Некроманты (сборник) Кликин Михаил
– Почему? – спрашиваю я, зная, что это правда.
– Мы хотим от жизни разных вещей.
Сильвия гладит меня по голове, и я боюсь открыть глаза, прервать чувство близости, потерять его.
В отличие от Янковой, Сильвию хочется ревновать ко всем. Неистово, яростно. К богатым старикам, к сальным толстякам, к ловким дельцам, к черномундирным некрократам…
Терзает мысль, что и с ними она была такой – лениво-пресыщенной и в то же время сосредоточенной. И тоже брала все – от информации до постели.
Не думать об этом. К черту, к черту их всех.
Здесь и сейчас я верю, что нас только двое. И больше никого…

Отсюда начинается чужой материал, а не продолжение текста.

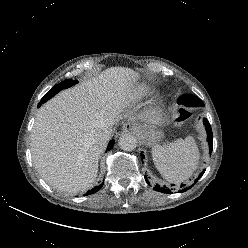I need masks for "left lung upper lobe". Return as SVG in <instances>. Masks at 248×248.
Segmentation results:
<instances>
[{"label":"left lung upper lobe","instance_id":"left-lung-upper-lobe-1","mask_svg":"<svg viewBox=\"0 0 248 248\" xmlns=\"http://www.w3.org/2000/svg\"><path fill=\"white\" fill-rule=\"evenodd\" d=\"M178 104H182L185 106H203L204 105L200 98L194 95H190V94L180 96L178 98Z\"/></svg>","mask_w":248,"mask_h":248}]
</instances>
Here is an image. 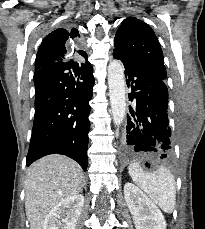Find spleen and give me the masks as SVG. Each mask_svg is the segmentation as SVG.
<instances>
[{
  "label": "spleen",
  "instance_id": "3e777b00",
  "mask_svg": "<svg viewBox=\"0 0 205 229\" xmlns=\"http://www.w3.org/2000/svg\"><path fill=\"white\" fill-rule=\"evenodd\" d=\"M132 180L149 198L166 213H172L176 204V183L173 174L161 167L155 172H145L138 163L128 167Z\"/></svg>",
  "mask_w": 205,
  "mask_h": 229
}]
</instances>
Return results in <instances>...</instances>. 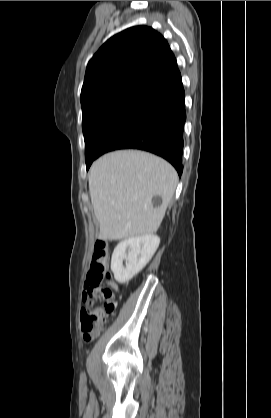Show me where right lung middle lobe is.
<instances>
[{"mask_svg": "<svg viewBox=\"0 0 271 418\" xmlns=\"http://www.w3.org/2000/svg\"><path fill=\"white\" fill-rule=\"evenodd\" d=\"M151 101L136 95H119L82 108L87 170L107 140Z\"/></svg>", "mask_w": 271, "mask_h": 418, "instance_id": "1", "label": "right lung middle lobe"}]
</instances>
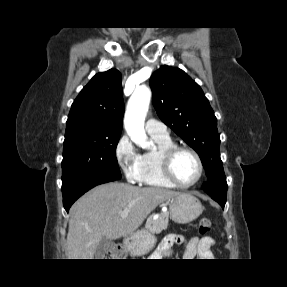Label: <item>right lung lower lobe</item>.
<instances>
[{
	"mask_svg": "<svg viewBox=\"0 0 287 287\" xmlns=\"http://www.w3.org/2000/svg\"><path fill=\"white\" fill-rule=\"evenodd\" d=\"M115 180L117 179L104 176H86L77 178L69 182L67 185L62 186L63 205L65 210L68 212L71 205L89 189L96 185Z\"/></svg>",
	"mask_w": 287,
	"mask_h": 287,
	"instance_id": "right-lung-lower-lobe-1",
	"label": "right lung lower lobe"
}]
</instances>
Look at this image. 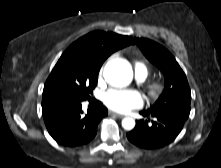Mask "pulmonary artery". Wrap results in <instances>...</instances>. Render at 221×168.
I'll return each instance as SVG.
<instances>
[{"label": "pulmonary artery", "instance_id": "pulmonary-artery-1", "mask_svg": "<svg viewBox=\"0 0 221 168\" xmlns=\"http://www.w3.org/2000/svg\"><path fill=\"white\" fill-rule=\"evenodd\" d=\"M136 78L139 81H143L146 78V76L144 74H141V73H136Z\"/></svg>", "mask_w": 221, "mask_h": 168}]
</instances>
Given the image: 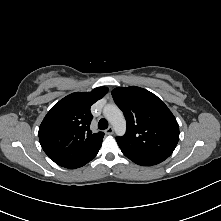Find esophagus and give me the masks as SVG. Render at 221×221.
<instances>
[{
    "label": "esophagus",
    "instance_id": "1",
    "mask_svg": "<svg viewBox=\"0 0 221 221\" xmlns=\"http://www.w3.org/2000/svg\"><path fill=\"white\" fill-rule=\"evenodd\" d=\"M105 133H106L107 135H112V134L114 133L113 127L110 126L109 128H107L106 131H105Z\"/></svg>",
    "mask_w": 221,
    "mask_h": 221
}]
</instances>
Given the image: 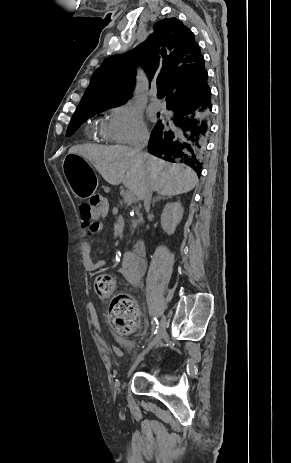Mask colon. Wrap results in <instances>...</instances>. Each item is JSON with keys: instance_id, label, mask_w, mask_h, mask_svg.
<instances>
[{"instance_id": "obj_1", "label": "colon", "mask_w": 291, "mask_h": 463, "mask_svg": "<svg viewBox=\"0 0 291 463\" xmlns=\"http://www.w3.org/2000/svg\"><path fill=\"white\" fill-rule=\"evenodd\" d=\"M81 211L89 219L94 217H107L106 202L101 196H94L90 202L80 207ZM116 283L109 274H102L95 278L94 290L99 298H112L109 305V318L115 330L122 334L133 332L138 323V309L136 304L128 297L114 296Z\"/></svg>"}]
</instances>
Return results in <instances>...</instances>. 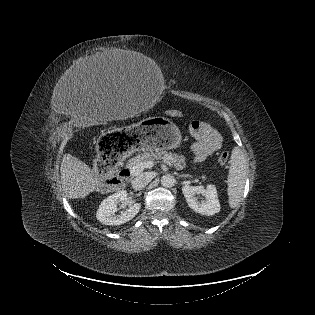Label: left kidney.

Крупнейший синематеатр Яр-Инфернополиса на площади Ориона Бомбардина. Новейший паровой энергокомплекс, из-за коррупции в Департаменте строительства его так и не достроили и превратили в шикарный синематографический мавзолей – «Тристар Пандемоуним», «Орионовский» или же, с намеком на первоначальный замысел, – «Большая Грелка».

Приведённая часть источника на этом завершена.